§ **Work instructions**
Among the entries below, take the line with "l miércoles pasado en su casa de Californi" and the line with "como Jason Priestley, Jennie Garth, Ian", and output them and every line between them exactly, with nothing else.

§ **Page-level text extractions**
• • •
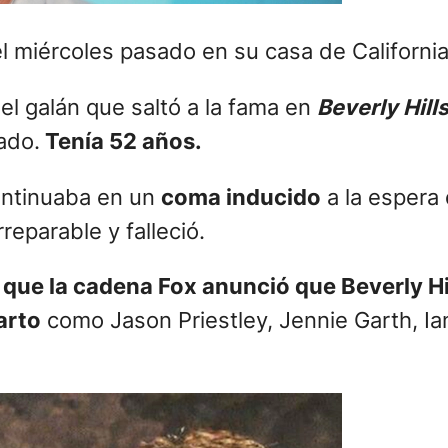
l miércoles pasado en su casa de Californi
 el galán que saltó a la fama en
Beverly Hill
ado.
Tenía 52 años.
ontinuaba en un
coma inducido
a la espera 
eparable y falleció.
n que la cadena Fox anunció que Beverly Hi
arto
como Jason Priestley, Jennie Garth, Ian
• • •
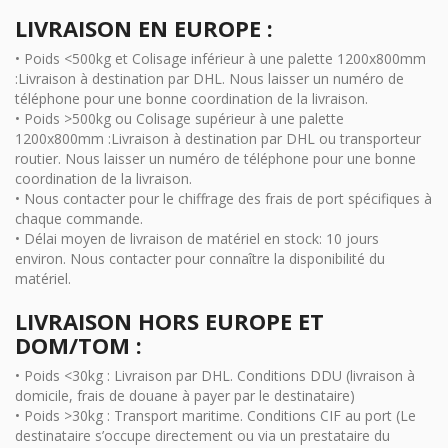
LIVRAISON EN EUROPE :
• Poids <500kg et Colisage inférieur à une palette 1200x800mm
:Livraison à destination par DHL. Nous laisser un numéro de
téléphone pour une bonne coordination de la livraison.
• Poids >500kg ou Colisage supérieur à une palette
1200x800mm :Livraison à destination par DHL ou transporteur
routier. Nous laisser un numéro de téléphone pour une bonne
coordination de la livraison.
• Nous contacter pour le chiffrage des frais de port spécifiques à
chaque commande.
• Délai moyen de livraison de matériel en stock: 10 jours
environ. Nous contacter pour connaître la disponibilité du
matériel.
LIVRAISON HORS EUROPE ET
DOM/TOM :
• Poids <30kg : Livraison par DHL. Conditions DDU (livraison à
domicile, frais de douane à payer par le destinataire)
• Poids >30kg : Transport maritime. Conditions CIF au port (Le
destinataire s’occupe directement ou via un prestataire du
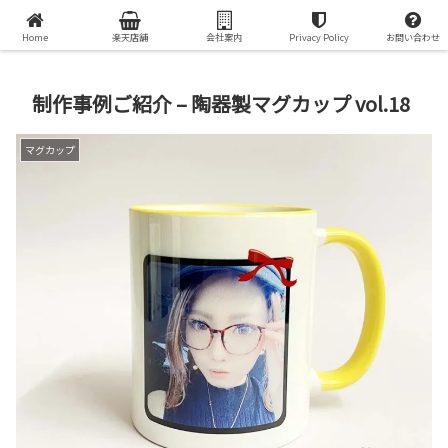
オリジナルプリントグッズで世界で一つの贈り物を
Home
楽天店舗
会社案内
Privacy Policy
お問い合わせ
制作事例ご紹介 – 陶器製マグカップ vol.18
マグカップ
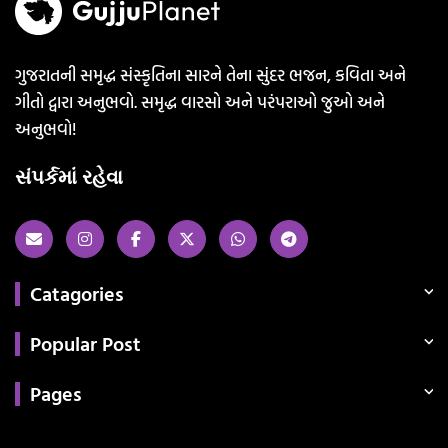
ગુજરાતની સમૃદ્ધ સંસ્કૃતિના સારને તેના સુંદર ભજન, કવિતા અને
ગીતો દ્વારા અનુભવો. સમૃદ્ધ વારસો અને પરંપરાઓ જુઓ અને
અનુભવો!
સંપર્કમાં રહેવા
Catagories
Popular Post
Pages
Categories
• • •
§ **Solution to the exercise**
l miércoles pasado en su casa de Californi
 el galán que saltó a la fama en
Beverly Hill
ado.
Tenía 52 años.
ontinuaba en un
coma inducido
a la espera 
eparable y falleció.
n que la cadena Fox anunció que Beverly Hi
arto
como Jason Priestley, Jennie Garth, Ian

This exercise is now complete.